<-- home

authority by way of identity

I think one of the more interesting things to come out of teh Discourse is a variation of the ‘appeal to authority’ fallacy. This one, however, involves the invoking of some identity or other as a way to establish your authoritativeness over the subject at hand.

It isn’t surprising that this situation has come about. It’s sort of… the natural result of the general expectation that people speaking from their embodied experiences do so with a certain level of authenticity and authority. As in, people who experience a type of oppression are ‘expert’ in their experiences.

On its own, this isn’t really a problem. And this discursive principle arose because oppressors have this habit of pointing to resources they made as a way to ‘disprove’ the experiences of some marginalized person. A sort of default, systemic type of gaslighting. The idea that when we speak from experience we are, in fact, sharing and articulating a type of knowledge, a type of truth, resists this gaslighting. The white mythologizing. The erasure of our histories.

It is also a way of incorporating a different kind of epistemology, one that dislocates the white/masculine notion that the only real ‘knowledge’ is objectively and empirically derived. It is an epistemology that makes space for the idea that our experiences and the sharing of our stories expresses a truth equal to ‘objective’ knowledge.

Overall, this is a good thing and not something I’d want to see changed.

So how does this slip into a special kind of discursive fallacy within teh Discourse?

It happens when individuals generalize from their subjective expriences to create theories with broad scopes and impacts. And they claim that this generalization is warranted because they have x identity. Alternatively, it occurs when people use their identity as a premise for the argument that they are making: ‘because I’m x, y is the One True Path(tm)”.

Essentially, they use their identity as a way to appeal to/establish their authority on the discussion.

This is sort of subtle and I’m not sure I’m being clear enough. The problem with this is that often the person’s identity is relevant, its just that it doesn’t always have a bearing on whether or not they are right. Their identity doesn’t actually confer validity or truth onto the conclusions they draw.

Here’s an example: I am a child abuse survivor, parents should have to get a license to have children.

Sound familiar?
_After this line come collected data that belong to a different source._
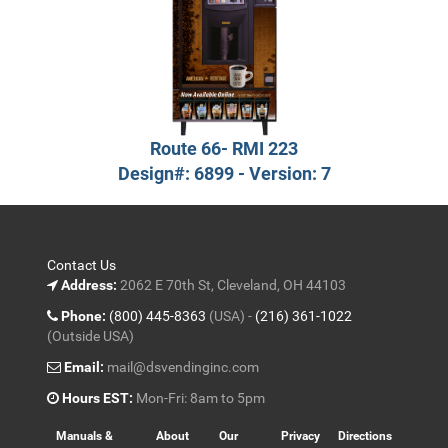
Route 66- RMI 223
Design#: 6899 - Version: 7
Contact Us
Address:
2062 E 70th St, Cleveland, OH 44103
Phone:
(800) 445-8363
(USA) -
(216) 361-1022
(Outside USA)
Email:
mail@dsvendinginc.com
Hours EST:
Mon-Fri: 8am to 5pm
Manuals &
About
Our
Privacy
Directions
There are a bunch of variations of this sort of thinking. And, no, I’m not talking about the morbid, gallows type of humour that involves making large, hyperbolic statements (‘down with cis’ for example). In a lot of ways, its pretty easy to see that ‘down with cis’ isn’t really a coherent political strategy (or even a suggestion). Asserting that parents should require licenses to have kids, however? This is an actual suggestion I’ve heard people make (and make as a sincere belief that this is a good way to deal with child abuse).

Often the way this plays out is that someone will have written some kind of atrocious statement or call to action and when people respond negatively, they’ll make the appeal to their identity “this problematic thing I just said is okay because I’m x”. As if, somehow, the idea that trans women should only use women’s restrooms if we’ve had bottom surgery is more ‘acceptable’ or legitimate when articulated by a trans woman (and, yes, this is something I’ve seen).

Another context where I’ve seen this come up is when someone from outside of a certain community questions something someone in the community has said (because it problematic in one respect or another), the person will often reply “well, I’m part of this community and you aren’t.” Which, sure, is true and, generally, people not belonging to a group should not speak over those who do… This doesn’t necessarily invalidate the criticism nor does it actually make what the person has done/said ‘okay’ and above reproach.

Just because a person articulates something based on their personal experiences, does not necessarily mean that its true. Nor does the validity of their personal experiences entail that whatever generalization they’re asserting is also valid.